What this task involves: Return each record word for word, keeping none of its pictures.

Page images and extracted text:
+ + + + + + +

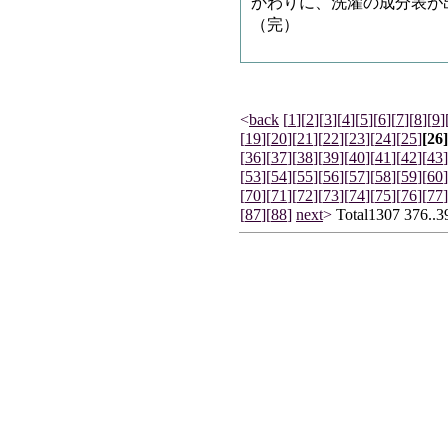
かわりに、洗濯の成分表が
（完）
<
back
[
1
]
[
2
]
[
3
]
[
4
]
[
5
]
[
6
]
[
7
]
[
8
]
[
9
]
[
19
]
[
20
]
[
21
]
[
22
]
[
23
]
[
24
]
[
25
]
[26]
[
36
]
[
37
]
[
38
]
[
39
]
[
40
]
[
41
]
[
42
]
[
43
]
[
53
]
[
54
]
[
55
]
[
56
]
[
57
]
[
58
]
[
59
]
[
60
]
[
70
]
[
71
]
[
72
]
[
73
]
[
74
]
[
75
]
[
76
]
[
77
]
[
87
]
[
88
]
next
>
Total1307 376..3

+ + + + + + +

Solution to the exercise:
かわりに、洗濯の成分表が
（完）
<
back
[
1
]
[
2
]
[
3
]
[
4
]
[
5
]
[
6
]
[
7
]
[
8
]
[
9
]
[
19
]
[
20
]
[
21
]
[
22
]
[
23
]
[
24
]
[
25
]
[26]
[
36
]
[
37
]
[
38
]
[
39
]
[
40
]
[
41
]
[
42
]
[
43
]
[
53
]
[
54
]
[
55
]
[
56
]
[
57
]
[
58
]
[
59
]
[
60
]
[
70
]
[
71
]
[
72
]
[
73
]
[
74
]
[
75
]
[
76
]
[
77
]
[
87
]
[
88
]
next
>
Total1307 376..3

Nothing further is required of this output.